Hi folks. A while ago I decided to start learning to use Python in Blender to make a basic modal operator. Since Blender has the newly added feature of being able to use multiple objects in edit mode, I thought I’d try to make use of this new feature at the same time as learning about Python in Blender. So I started putting together the basics of an operator that would allow a user to choose which objects to join whilst tweaking the geometry. Iceythe gave me some very helpful advice with regards to using Python in blender, including the advice that I should not try to use bpy.ops to join the objects (a recommendation that I’ve seen re-enforced in almost every single search result relating to this topic). Iceythe advised me to attempt to use lower level calls to connect meshes that the user chooses to join and, according to the documentation, the bmesh module makes calls directly to the underlying C, so I guess that’s about as low level as I can hope to get (which is good because it’s what I was intending to use anyway).

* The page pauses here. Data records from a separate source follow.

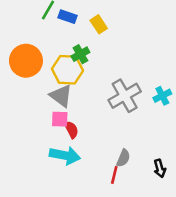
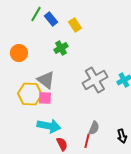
blue rectangle: (68, 17) -> (51, 19), turned 32
orange circle: (26, 61) -> (19, 53), size x0.7
yellow hexagon: (68, 70) -> (30, 94), moved
red semicircle: (71, 130) -> (62, 144), moved

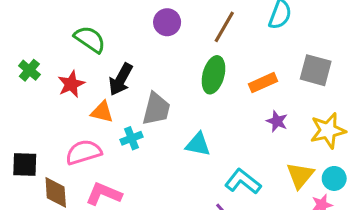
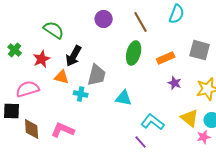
brown line: (224, 27) -> (141, 22), turned -60
cyan cross: (132, 138) -> (81, 94), turned 32
pink semicircle: (84, 152) -> (28, 89), moved
yellow triangle: (300, 175) -> (190, 118), turned -30

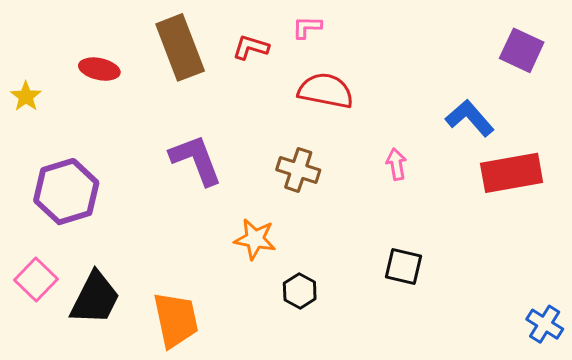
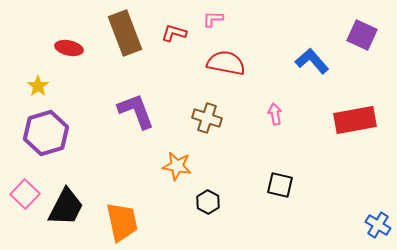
yellow star: (26, 96) -> (38, 86), moved
blue L-shape: (470, 118) -> (312, 61), moved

I’m trying to put together a few lines of Python that I can use as the basis of an object joining method. To set it up, all I do is have two objects in an otherwise empty blend file and put a basic material on each of them, then I just move each object a couple of BUs from the origin in different directions. Based on what was in the bmesh documentation, I managed to put together a few lines that does take the mesh of each object that’s in edit mode and puts them into into a single object that gets linked back to each collection that any of the objects came from, but it doesn’t copy over any of the non-mesh information: materials, translations, etc are all missing. It took me a while to realise that it was actually copying the data of both meshes because, when the translation information is missing, all the meshes are sitting in exactly the same place at the origin. I guess I shouldn’t really have been surprised that only the mesh data was being used, given that the methods I could get to work were called
.from_mesh(), but the method I pinned my hopes on when I went back to the documentation
.from_object() demands an argument I’ve never heard of, have no idea how to get, and google doesn’t look like it brings up anything useful when I ask it.
Here’s the Python I’ve been using that gets me an object containing just the bare bones meshes without copying any of the other data I want.
import bmesh m = bmesh.from_edit_mesh(C.objects_in_mode.data) m.from_mesh(C.objects_in_mode.data) dm = bpy.data.meshes.new('z') m.to_mesh(dm) mo = bpy.data.objects.new('s', dm) cs = set() for o in C.objects_in_mode: cs.update(o.users_collection) for c in cs: c.objects.link(mo)
Am I right to expect that from_object() is the method that will copy over all the other data? If so, then what is a depsgraph and how do I get a reference to the correct one? I’ve been using Blender for well over a year now and I’ve never even heard of it before.